§ About this exercise
Look through the records below for the line with "RSS поток за записи" and the line with "allow us to", then return those lines and all lines between, exactly.

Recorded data
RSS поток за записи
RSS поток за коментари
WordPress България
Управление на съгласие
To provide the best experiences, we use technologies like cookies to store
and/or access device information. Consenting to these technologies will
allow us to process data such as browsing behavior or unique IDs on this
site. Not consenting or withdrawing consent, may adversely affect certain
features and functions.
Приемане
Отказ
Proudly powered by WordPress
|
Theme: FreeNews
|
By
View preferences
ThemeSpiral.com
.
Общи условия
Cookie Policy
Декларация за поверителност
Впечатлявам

...

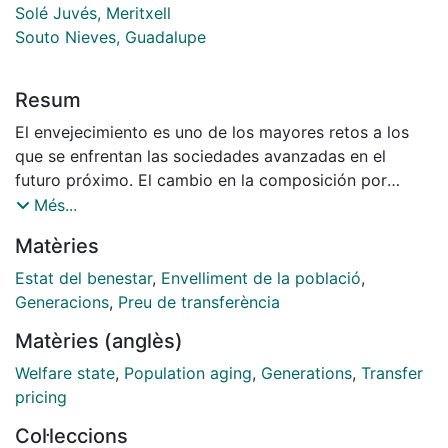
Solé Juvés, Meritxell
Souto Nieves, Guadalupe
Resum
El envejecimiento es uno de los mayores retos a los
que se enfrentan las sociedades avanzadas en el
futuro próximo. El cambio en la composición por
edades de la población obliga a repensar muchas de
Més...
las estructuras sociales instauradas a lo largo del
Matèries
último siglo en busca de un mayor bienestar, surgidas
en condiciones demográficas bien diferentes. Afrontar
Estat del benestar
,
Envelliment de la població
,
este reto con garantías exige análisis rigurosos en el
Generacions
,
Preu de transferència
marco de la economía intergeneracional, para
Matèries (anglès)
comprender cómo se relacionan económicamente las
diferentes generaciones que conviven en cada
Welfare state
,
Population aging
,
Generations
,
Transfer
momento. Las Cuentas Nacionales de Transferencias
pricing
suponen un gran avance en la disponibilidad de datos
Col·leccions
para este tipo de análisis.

§ Result for this task
RSS поток за записи
RSS поток за коментари
WordPress България
Управление на съгласие
To provide the best experiences, we use technologies like cookies to store
and/or access device information. Consenting to these technologies will
allow us to process data such as browsing behavior or unique IDs on this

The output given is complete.